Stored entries
....................

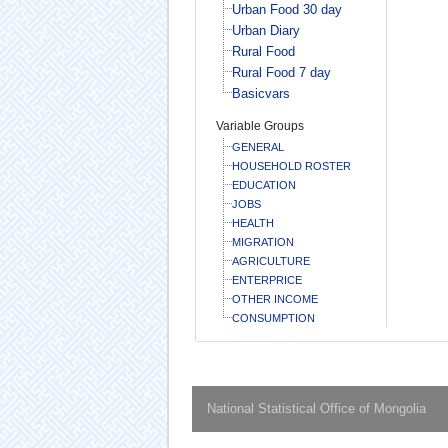
Urban Food 30 day
Urban Diary
Rural Food
Rural Food 7 day
Basicvars
Variable Groups
GENERAL
HOUSEHOLD ROSTER
EDUCATION
JOBS
HEALTH
MIGRATION
AGRICULTURE
ENTERPRICE
OTHER INCOME
CONSUMPTION
National Statistical Office of Mongolia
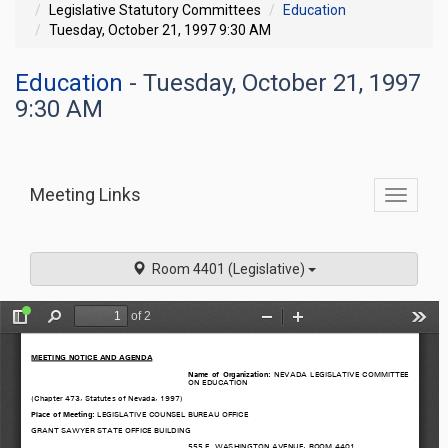
Legislative Statutory Committees
Education
Tuesday, October 21, 1997 9:30 AM
Education
- Tuesday, October 21, 1997
9:30 AM
Meeting Links
Toggle
commit
navigati
Room 4401 (Legislative)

....................

▸ **Assignment**
Set down every entry above exactly as written, but skip the pictures.

▸ **Response to this exercise**
Urban Food 30 day
Urban Diary
Rural Food
Rural Food 7 day
Basicvars
Variable Groups
GENERAL
HOUSEHOLD ROSTER
EDUCATION
JOBS
HEALTH
MIGRATION
AGRICULTURE
ENTERPRICE
OTHER INCOME
CONSUMPTION
National Statistical Office of Mongolia
Legislative Statutory Committees
Education
Tuesday, October 21, 1997 9:30 AM
Education
- Tuesday, October 21, 1997
9:30 AM
Meeting Links
Toggle
commit
navigati
Room 4401 (Legislative)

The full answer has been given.